▸ ASSIGNMENT: Copy each entry precisely as written, and do not carry over the pictures.

▸ INFORMATION GIVEN:
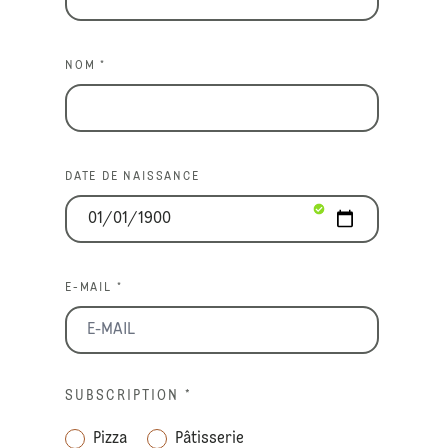
NOM *
DATE DE NAISSANCE
E-MAIL *
SUBSCRIPTION
*
Pizza
Pâtisserie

▸ RESULT:
NOM *
DATE DE NAISSANCE
E-MAIL *
SUBSCRIPTION
*
Pizza
Pâtisserie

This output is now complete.